▶ WHAT IS REQUIRED
A verbatim copy of the line containing "only the strength but" and all lines after it, up to and including the final line of the records, is the only acceptable output.

──────── DATA EXTRACTS ────────

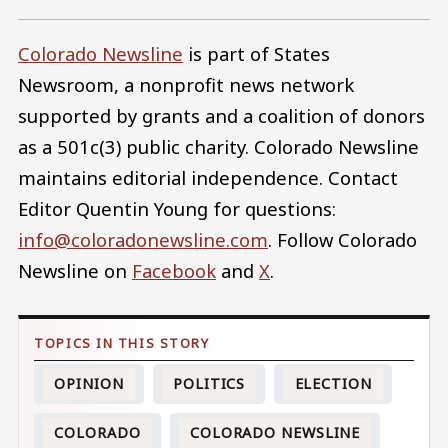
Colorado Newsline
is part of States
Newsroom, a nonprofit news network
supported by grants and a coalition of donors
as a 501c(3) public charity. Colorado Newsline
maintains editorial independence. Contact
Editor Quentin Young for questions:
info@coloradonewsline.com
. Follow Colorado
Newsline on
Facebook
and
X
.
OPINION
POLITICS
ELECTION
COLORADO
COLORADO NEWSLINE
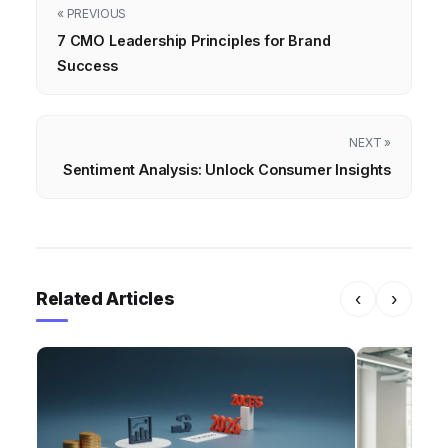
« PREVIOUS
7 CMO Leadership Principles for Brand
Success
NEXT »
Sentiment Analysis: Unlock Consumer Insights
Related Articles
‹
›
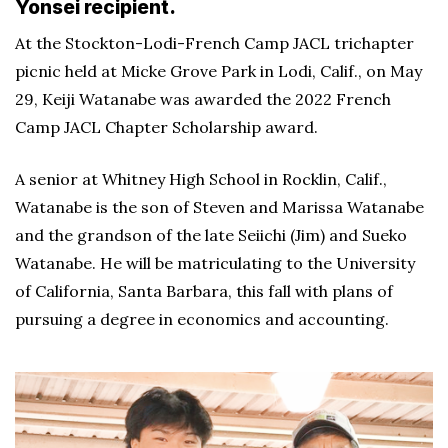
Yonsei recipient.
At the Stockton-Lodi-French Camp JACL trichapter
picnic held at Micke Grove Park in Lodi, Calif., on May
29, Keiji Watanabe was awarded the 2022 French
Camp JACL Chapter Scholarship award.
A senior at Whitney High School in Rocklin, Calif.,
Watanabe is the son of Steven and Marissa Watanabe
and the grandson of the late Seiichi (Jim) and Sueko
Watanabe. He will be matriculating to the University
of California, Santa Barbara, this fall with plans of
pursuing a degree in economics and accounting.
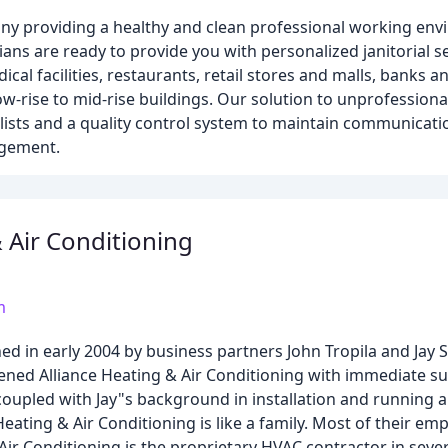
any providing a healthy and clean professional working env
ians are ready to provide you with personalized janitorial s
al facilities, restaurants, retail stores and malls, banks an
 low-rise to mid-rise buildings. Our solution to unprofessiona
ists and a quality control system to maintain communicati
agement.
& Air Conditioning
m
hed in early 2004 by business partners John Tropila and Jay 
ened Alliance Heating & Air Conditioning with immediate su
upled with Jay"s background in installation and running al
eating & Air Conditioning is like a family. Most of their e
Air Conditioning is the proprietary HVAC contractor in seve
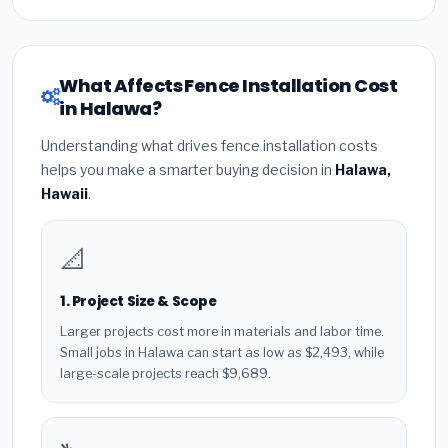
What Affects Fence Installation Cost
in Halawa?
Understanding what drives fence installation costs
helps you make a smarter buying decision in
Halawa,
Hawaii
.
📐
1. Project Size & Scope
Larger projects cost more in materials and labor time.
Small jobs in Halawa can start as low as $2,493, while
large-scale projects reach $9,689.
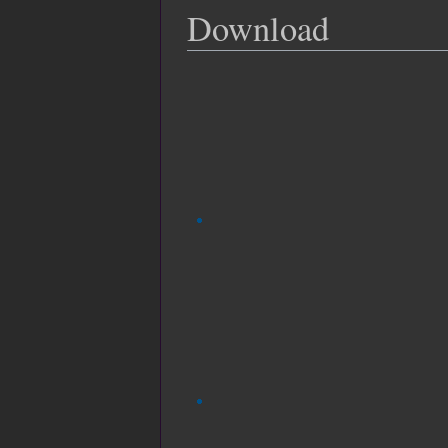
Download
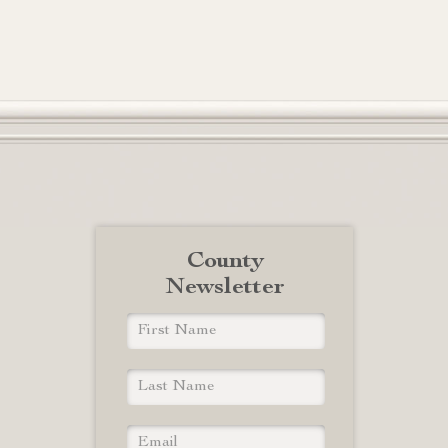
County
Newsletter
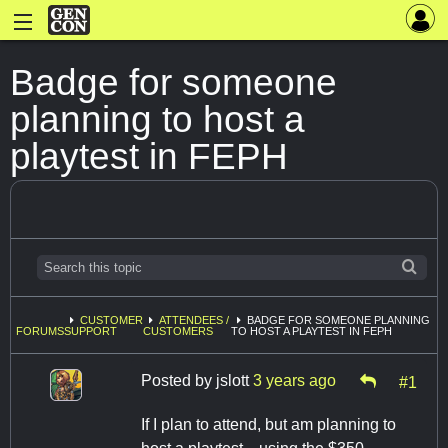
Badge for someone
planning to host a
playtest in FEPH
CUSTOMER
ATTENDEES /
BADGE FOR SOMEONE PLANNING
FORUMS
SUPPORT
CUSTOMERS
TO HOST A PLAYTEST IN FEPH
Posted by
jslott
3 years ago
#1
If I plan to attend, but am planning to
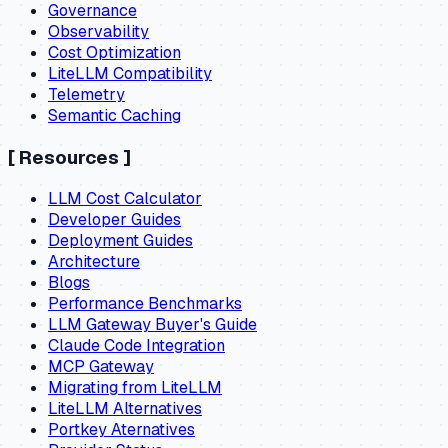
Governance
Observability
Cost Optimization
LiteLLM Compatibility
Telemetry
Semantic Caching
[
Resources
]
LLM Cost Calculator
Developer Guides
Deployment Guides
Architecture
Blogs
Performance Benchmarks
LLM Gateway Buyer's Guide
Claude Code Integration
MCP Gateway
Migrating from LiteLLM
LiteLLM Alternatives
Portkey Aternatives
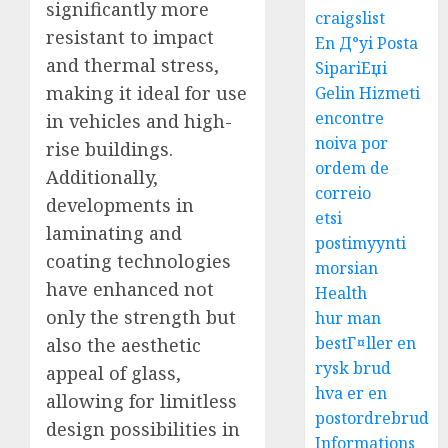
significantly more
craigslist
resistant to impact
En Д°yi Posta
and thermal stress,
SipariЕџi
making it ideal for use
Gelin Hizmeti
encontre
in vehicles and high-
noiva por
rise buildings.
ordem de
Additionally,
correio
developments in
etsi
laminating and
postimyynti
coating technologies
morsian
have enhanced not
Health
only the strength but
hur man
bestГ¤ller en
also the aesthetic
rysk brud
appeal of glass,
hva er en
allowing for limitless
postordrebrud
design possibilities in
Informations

────────

▶ OUTPUT FOR THIS EXERCISE
only the strength but
hur man
bestГ¤ller en
also the aesthetic
rysk brud
appeal of glass,
hva er en
allowing for limitless
postordrebrud
design possibilities in
Informations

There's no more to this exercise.